Au pavillon Saint-Joseph, elle a appris que sa fille n'avait pas survécu et que son garçon était sur la table d'opération. «C'était la grande panique. Le personnel était visiblement dépassé par les événements et il y avait des médias partout. Des journalistes ont même réussi à se faire passer pour des membres de ma famille afin d'entrer aux soins intensifs et prendre des photos de Kevin», se souvient-elle.

Son petit bonhomme est mort une semaine plus tard, des suites de ses blessures. «Je crois qu'il m'a laissé le temps de m'occuper de Stecy avant de partir la rejoindre. Les premières personnes que j'ai vu mortes dans ma vie sont d'ailleurs mes enfants!

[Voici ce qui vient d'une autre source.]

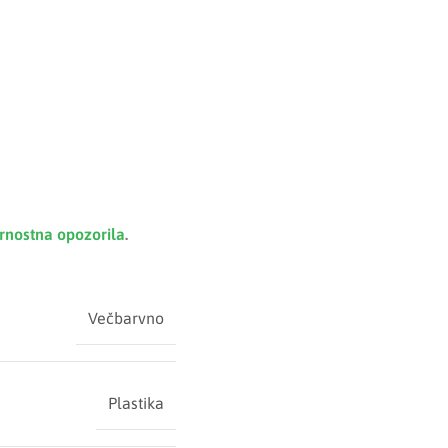
rnostna opozorila
.
Večbarvno
Plastika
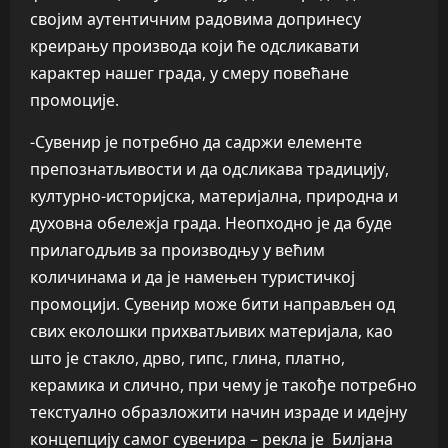
својим аутентичним радовима допринесу
креирању производа који ће одсликавати
карактер нашег града, у смеру повећане
промоције.
-Сувенир је потребно да садржи елементе
препознатљивости и да одсликава традицију,
културно-историјска, материјална, природна и
духовна обележја града. Неопходно је да буде
прилагодљив за производњу у већим
количинама и да је намењен туристичкој
промоцији. Сувенир може бити направљен од
свих еколошки прихватљивих материјала, као
што је стакло, дрво, гипс, глина, платно,
керамика и слично, при чему је такође потребно
текстуално образложити начин израде и идејну
концепцију самог сувенира – рекла је Билјана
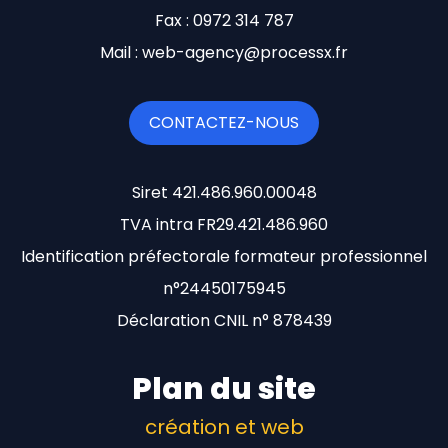
Fax : 0972 314 787
Mail : web-agency@processx.fr
CONTACTEZ-NOUS
Siret 421.486.960.00048
TVA intra FR29.421.486.960
Identification préfectorale formateur professionnel
n°24450175945
Déclaration CNIL n° 878439
Plan du site
création et web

Je n'étais jamais allée dans un salon funéraire avant. Quel choc! Les six premiers mois, je ne faisais que pleurer et dormir. Et je ne voulais rien savoir d'une aide quelconque: le psy qu'on m'avait conseillé était un homme, sans enfant. Comment aurait-il pu me comprendre?» précise-t-elle.

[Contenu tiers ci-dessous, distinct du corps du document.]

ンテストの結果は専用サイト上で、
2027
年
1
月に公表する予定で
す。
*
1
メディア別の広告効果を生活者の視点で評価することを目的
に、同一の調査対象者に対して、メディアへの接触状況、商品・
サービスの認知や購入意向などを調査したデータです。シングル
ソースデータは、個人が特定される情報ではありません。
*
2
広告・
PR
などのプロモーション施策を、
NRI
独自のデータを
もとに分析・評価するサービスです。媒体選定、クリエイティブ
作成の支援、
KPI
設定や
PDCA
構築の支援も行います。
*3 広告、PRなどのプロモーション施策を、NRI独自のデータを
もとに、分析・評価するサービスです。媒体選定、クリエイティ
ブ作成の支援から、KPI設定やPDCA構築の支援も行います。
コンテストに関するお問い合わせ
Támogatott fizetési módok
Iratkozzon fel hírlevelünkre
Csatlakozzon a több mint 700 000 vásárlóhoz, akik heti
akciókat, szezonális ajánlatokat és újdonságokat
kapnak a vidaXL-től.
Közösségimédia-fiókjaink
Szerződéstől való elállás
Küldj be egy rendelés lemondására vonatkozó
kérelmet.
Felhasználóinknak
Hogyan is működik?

Le temps a passé mais la douleur est demeurée vive. «J'ai pensé au suicide et je me suis séparée de mon conjoint pendant un certain temps. Lui aussi a trouvé ça pénible. Il n'était pas le père biologique des enfants mais il s'en occupait comme s'ils étaient les siens et il les aimait. Les gens ont tellement été méchants que toute la frustration que j'avais, c'est sur lui que je l'ai déversée. On m'a dit des choses blessantes; on a même inventé une histoire à l'effet que je m'étais jetée en bas du pont Laviolette», raconte-t-elle, encore troublée par cette rumeur.

Elle a ressenti beaucoup de colère mais jamais envers Jeanne Auger. «Elle est une top! Elle a eu un accident mais c'est un accident qui aurait pu arriver à n'importe qui. Elle a quand même perdu son enfant dans cet accident. C'était lui qui était assis par terre; les miens étaient attachés. Je dirais que Jeanne a plutôt perdu huit enfants dont un de son propre sang», confie-t-elle.

Carolle a toutefois su bien s'entourer. Elle a aussi arrêté d'écouter tout le monde. «À un moment, tu dois avancer ou dégringoler. J'ai alors commencé à me faire une carapace. Il a fallu la naissance de Yan pour que je commence enfin à tourner la page», précise-t-elle.

Bébé miracle

La vie a su trouver son chemin, même auprès de cette jeune femme qui avait subi une stérilisation.

«Au début, je ne voulais rien savoir d'un autre enfant, car je ne voulais pas remplacer Kevin et Stecy, surtout que je les pleurais encore à tous les jours. Je vivais par leurs photos. Le matin, je leur disais bonjour et le soir, bonne nuit», explique-t-elle.

Pourtant, ses amis, l'une d'elle tout particulièrement, ont su trouver les mots pour la convaincre qu'elle avait suffisamment d'amour en elle pour aimer un autre enfant. «J'ai été opérée il y a cinq ans. Il s'agit d'une réanastomase. J'avais une chance sur cinq de tomber enceinte. Trois mois plus tard, c'était fait. Yan était en route», indique-t-elle, le sourire aux lèvres.

Pourtant, la grossesse a été particulièrement difficile. Encore plus l'accouchement.

«J'ai revécu la mort de mes enfants en accouchant. Quand on dit que le corps nous parle... Mes émotions étaient partagées entre le bonheur et la tristesse. Je pleurais sans arrêt. Puis, quand Yan est arrivé, ce fut autre chose. On l'a presque étouffé cet enfant-là. J'avais tellement peur que quelqu'un me le prenne. Tout était extrême au début de sa vie mais ça se replace peu à peu. Je le laisse respirer», souligne-t-elle.

Aujourd'hui, elle avoue être heureuse. Comme dans bonheur avec un grand B?

«On peut redevenir heureux mais mon sourire ne sera plus jamais le même. Je n'ai plus l'éclat que j'avais avant; il n'y a plus ces étoiles dans mes yeux. Je crois qu'on ne passe jamais à travers le décès d'un enfant mais on peut juste réapprendre à vivre d'une autre façon. Yan m'a permis d'entreprendre le début de mon deuil. C'est mon bébé miracle», conclut-elle.